ASSIGNMENT
From the records below, state how many lines hold the string "giúp", without any other text.

DATASET
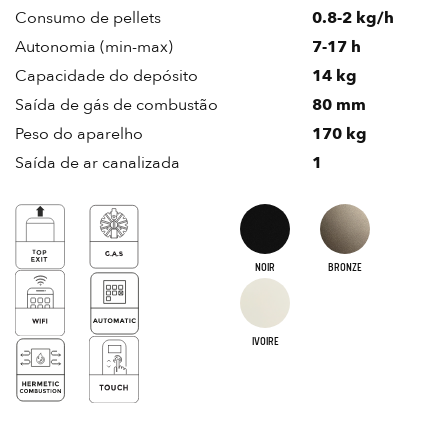
Consumo de pellets
0.8-2 kg/h
Autonomia (min-max)
7-17 h
Capacidade do depósito
14 kg
Saída de gás de combustão
80 mm
Peso do aparelho
170 kg
Saída de ar canalizada
1
NOIR
BRONZE
IVOIRE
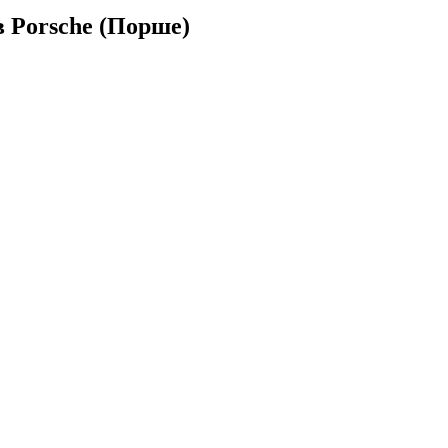
 Porsche (Порше)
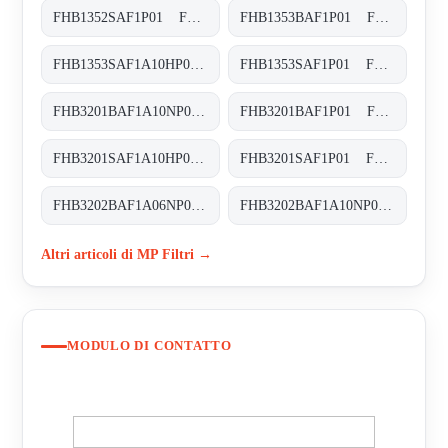
FHB1352SAF1P01 FHB-135-2-S-A-F1-XXX-P01
FHB1353BAF1P01 FHB-135-3-B-A-F1-XXX-P01
FHB1353SAF1A10HP01 FHB-135-3-S-A-F1-A10-H-P01
FHB1353SAF1P01 FHB-135-3-S-A-F1-XXX-P01
FHB3201BAF1A10NP01 FHB-320-1-B-A-F1-A10-N-P01
FHB3201BAF1P01 FHB-320-1-B-A-F1-XXX-P01
FHB3201SAF1A10HP01 FHB-320-1-S-A-F1-A10-H-P01
FHB3201SAF1P01 FHB-320-1-S-A-F1-XXX-P01
FHB3202BAF1A06NP01 FHB-320-2-B-A-F1-A06-N-P01
FHB3202BAF1A10NP01 FHB-320-2-B-A-F1-A10-N-P01
Altri articoli di MP Filtri →
MODULO DI CONTATTO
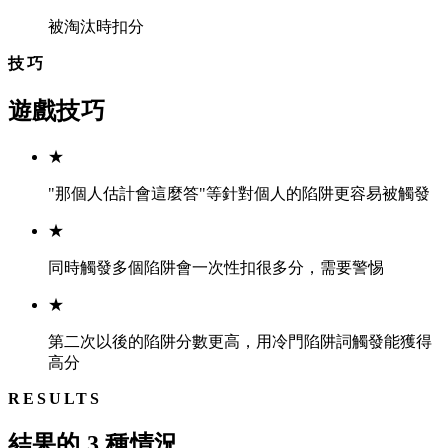
被淘汰時扣分
技巧
遊戲技巧
★
"那個人估計會這麼答"等針對個人的陷阱更容易被觸發
★
同時觸發多個陷阱會一次性扣很多分，需要警惕
★
第二次以後的陷阱分數更高，用冷門陷阱詞觸發能獲得
高分
RESULTS
結果的 3 種情況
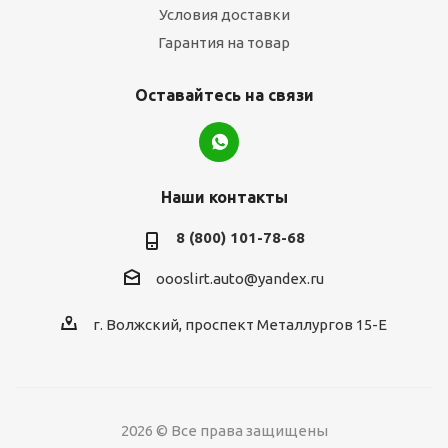
Условия доставки
Гарантия на товар
Оставайтесь на связи
Наши контакты
8 (800) 101-78-68
oooslirt.auto@yandex.ru
г. Волжский, проспект Металлургов 15-Е
2026 © Все права защищены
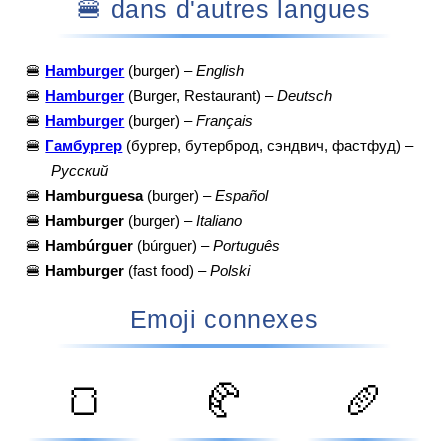
🍔 dans d'autres langues
🍔
Hamburger
(burger) –
English
🍔
Hamburger
(Burger, Restaurant) –
Deutsch
🍔
Hamburger
(burger) –
Français
🍔
Гамбургер
(бургер, бутерброд, сэндвич, фастфуд) –
Русский
🍔
Hamburguesa
(burger) –
Español
🍔
Hamburger
(burger) –
Italiano
🍔
Hambúrguer
(búrguer) –
Português
🍔
Hamburger
(fast food) –
Polski
Emoji connexes
🍞
🥐
🥖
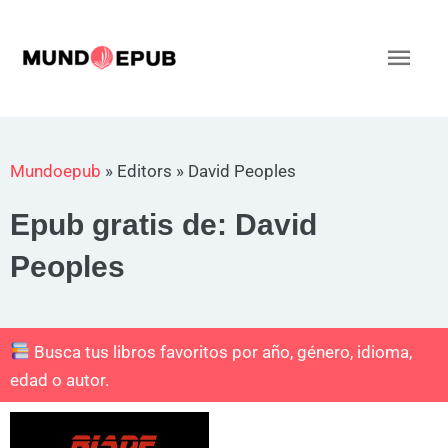
Ir
al
Men
contenido
princ
Mundoepub
»
Editors
»
David Peoples
Epub gratis de: David
Peoples
Busca tus libros favoritos por año, género, idioma,
edad o autor.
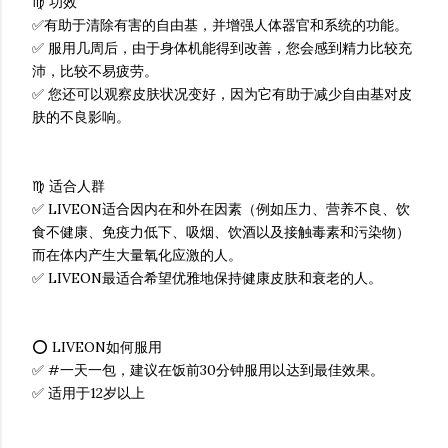
♍ 功效
✅有助于清除有害的自由基，并增强人体器官和系统的功能。
✅ 服用几周后，由于身体机能得到改善，您会感到精力比较充
沛，比较不易疲劳。
✅ 您还可以观察皮肤状况变好，因为它有助于减少自由基对皮
肤的不良影响。
♍ 适合人群
✅ LIVEON适合因内在和外在因素（例如压力、营养不良、饮
食不健康、免疫力低下、吸烟、饮酒以及接触毒素和污染物）
而在体内产生大量氧化应激的人。
✅ LIVEON最适合希望优雅地保持健康皮肤和衰老的人。
⭕ LIVEON如何服用
✅ #一天一包，建议在饭前30分钟服用以达到最佳效果。
✅ 适用于12岁以上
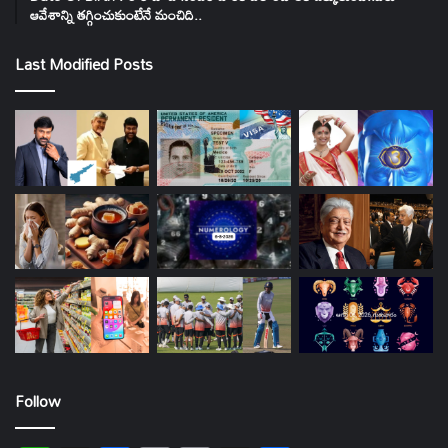
ఆవేశాన్ని తగ్గించుకుంటేనే మంచిది..
Last Modified Posts
Follow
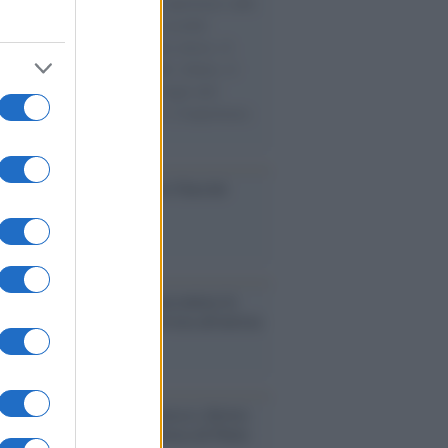
natore M5S racconta la sua esperienza sulle
e cariche di aiuti umanitari assalite
sercito israeliano. Una guerra atroce, il
ivo di disumanizzazione delle vittime, il
ismo del governo italiano e degli altri
ei, il ritorno al colonialismo. L'importanza
ovimenti.
ca /
Al maestro Francesco Guccini
cordo /
Quando Guccini raccontava le
ache epafaniche": l'intervista all'artista
i definiva un 'narratore'
udio /
Disinformazione russa e destra:
 la macchina propagandistica di Putin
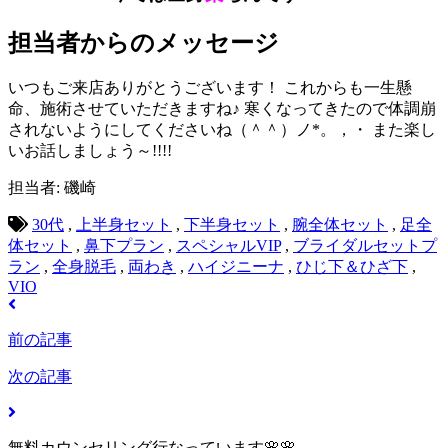
担当者からのメッセージ
いつもご来店ありがとうございます！ これからも一生懸
命、施術させていただきますね♪ 寒くなってきたので体調崩
されないようにしてくださいね（＾＾）ノ*。，・ また楽し
いお話しましょう～!!!!
担当者: 磯崎
30代
,
上半身セット
,
下半身セット
,
腕全体セット
,
足全
体セット
,
鼻下プラン
,
スペシャルVIP
,
ブライダルセットプ
ラン
,
全身脱毛
,
両わき
,
ハイジニーナ
,
ひじ下＆ひざ下
,
VIO
前の記事
次の記事
無料カウンセリング行なっています🌸🌸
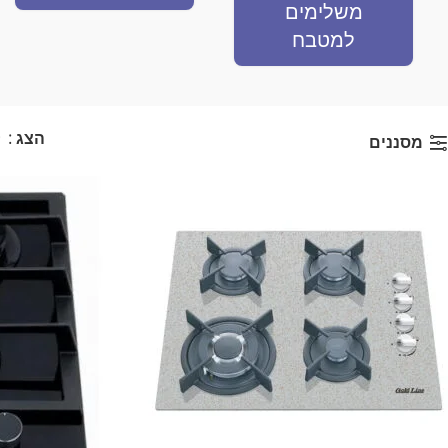
משלימים
למטבח
הצג
9
מסננים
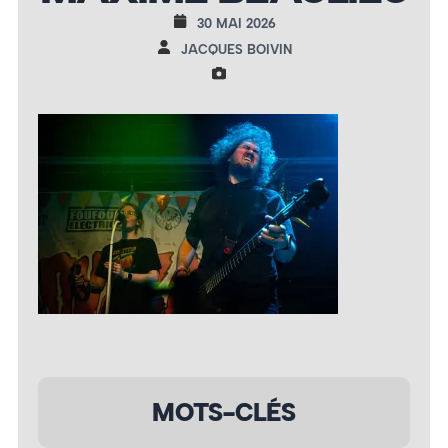
30 MAI 2026
JACQUES BOIVIN
MOTS-CLÉS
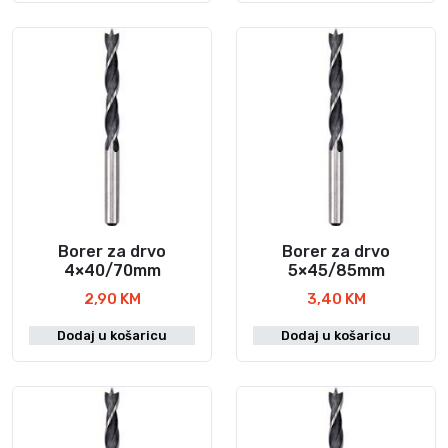
Borer za drvo
Borer za drvo
4×40/70mm
5×45/85mm
2,90
KM
3,40
KM
Dodaj u košaricu
Dodaj u košaricu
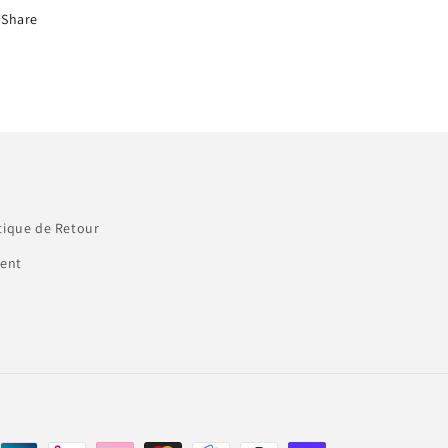
Share
tique de Retour
ment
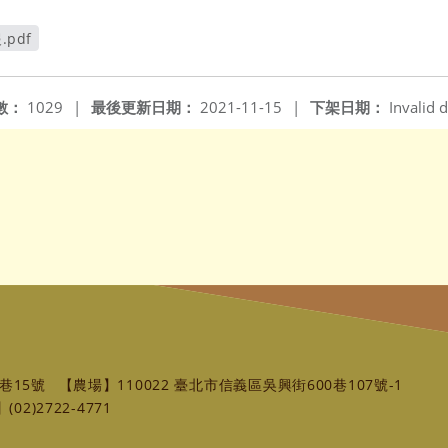
pdf
開新視窗
數：
1029
|
最後更新日期：
2021-11-15
|
下架日期：
Invalid d
巷15號
【農場】110022 臺北市信義區吳興街600巷107號-1
02)2722-4771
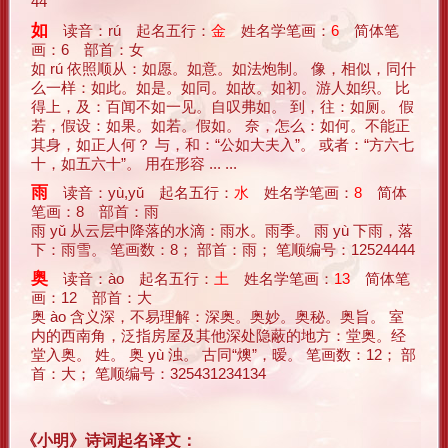
44
如
读音：rú 起名五行：
金
姓名学笔画：
6
简体笔
画：6 部首：女
如 rú 依照顺从：如愿。如意。如法炮制。 像，相似，同什
么一样：如此。如是。如同。如故。如初。游人如织。 比
得上，及：百闻不如一见。自叹弗如。 到，往：如厕。 假
若，假设：如果。如若。假如。 奈，怎么：如何。不能正
其身，如正人何？ 与，和：“公如大夫入”。 或者：“方六七
十，如五六十”。 用在形容 ... ...
雨
读音：yù,yǔ 起名五行：
水
姓名学笔画：
8
简体
笔画：8 部首：雨
雨 yǔ 从云层中降落的水滴：雨水。雨季。 雨 yù 下雨，落
下：雨雪。 笔画数：8； 部首：雨； 笔顺编号：12524444
奥
读音：ào 起名五行：
土
姓名学笔画：
13
简体笔
画：12 部首：大
奥 ào 含义深，不易理解：深奥。奥妙。奥秘。奥旨。 室
内的西南角，泛指房屋及其他深处隐蔽的地方：堂奥。经
堂入奥。 姓。 奥 yù 浊。 古同“燠”，暧。 笔画数：12； 部
首：大； 笔顺编号：325431234134
《小明》诗词起名译文：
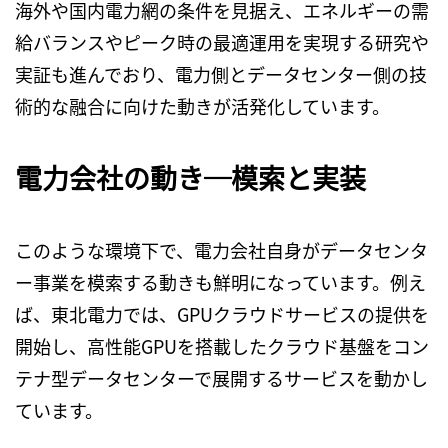
海外や国内電力網の条件を見据え、エネルギーの需
給バランスやピーク時の最適運用を実現する研究や
実証も進んでおり、電力側とデータセンター側の技
術的な融合に向けた動きが活発化しています。
電力会社の動き─模索と実装
このような環境下で、電力会社自身がデータセンタ
ー事業を模索する動きも鮮明になっています。例え
ば、東北電力では、
GPU
クラウドサービスの提供を
開始し、高性能
GPU
を搭載したクラウド基盤をコン
テナ型データセンターで展開するサービスを動かし
ています。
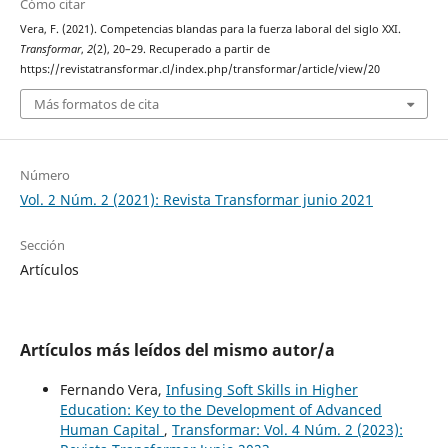
Cómo citar
Vera, F. (2021). Competencias blandas para la fuerza laboral del siglo XXI.
Transformar
,
2
(2), 20–29. Recuperado a partir de
https://revistatransformar.cl/index.php/transformar/article/view/20
Más formatos de cita
Número
Vol. 2 Núm. 2 (2021): Revista Transformar junio 2021
Sección
Artículos
Artículos más leídos del mismo autor/a
Fernando Vera,
Infusing Soft Skills in Higher
Education: Key to the Development of Advanced
Human Capital
,
Transformar: Vol. 4 Núm. 2 (2023):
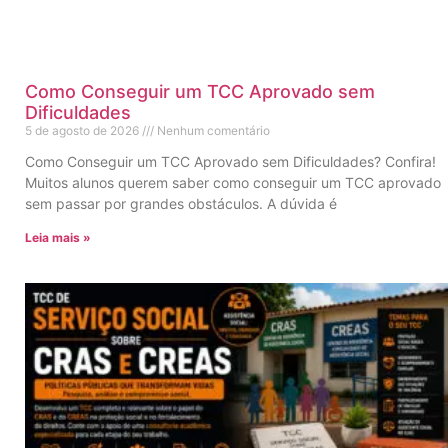
Como Conseguir um TCC Aprovado sem
Dificuldades
5 de agosto de 2026
Nenhum comentário
Como Conseguir um TCC Aprovado sem Dificuldades? Confira!
Muitos alunos querem saber como conseguir um TCC aprovado
sem passar por grandes obstáculos. A dúvida é
Leia mais »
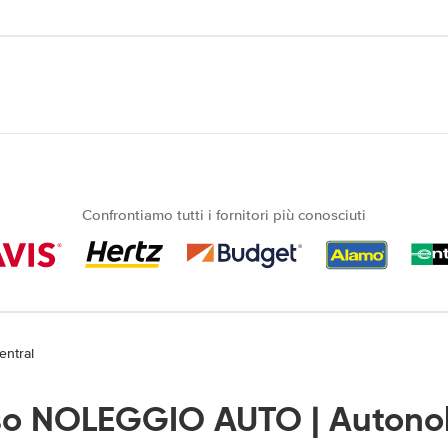
Confrontiamo tutti i fornitori più conosciuti
entral
so NOLEGGIO AUTO | Autono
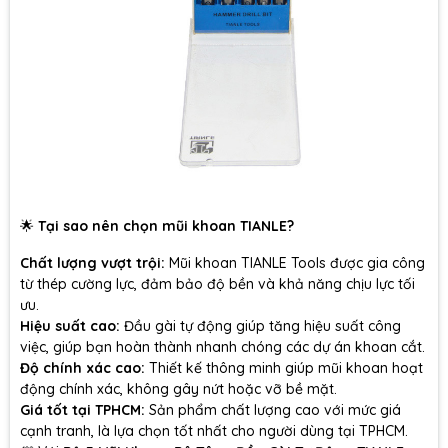
🌟
Tại sao nên chọn mũi khoan TIANLE?
Chất lượng vượt trội:
Mũi khoan TIANLE Tools được gia công
từ thép cường lực, đảm bảo độ bền và khả năng chịu lực tối
ưu.
Hiệu suất cao:
Đầu gài tự động giúp tăng hiệu suất công
việc, giúp bạn hoàn thành nhanh chóng các dự án khoan cắt.
Độ chính xác cao:
Thiết kế thông minh giúp mũi khoan hoạt
động chính xác, không gây nứt hoặc vỡ bề mặt.
Giá tốt tại TPHCM:
Sản phẩm chất lượng cao với mức giá
cạnh tranh, là lựa chọn tốt nhất cho người dùng tại TPHCM.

ANSWER TO THE PROBLEM
3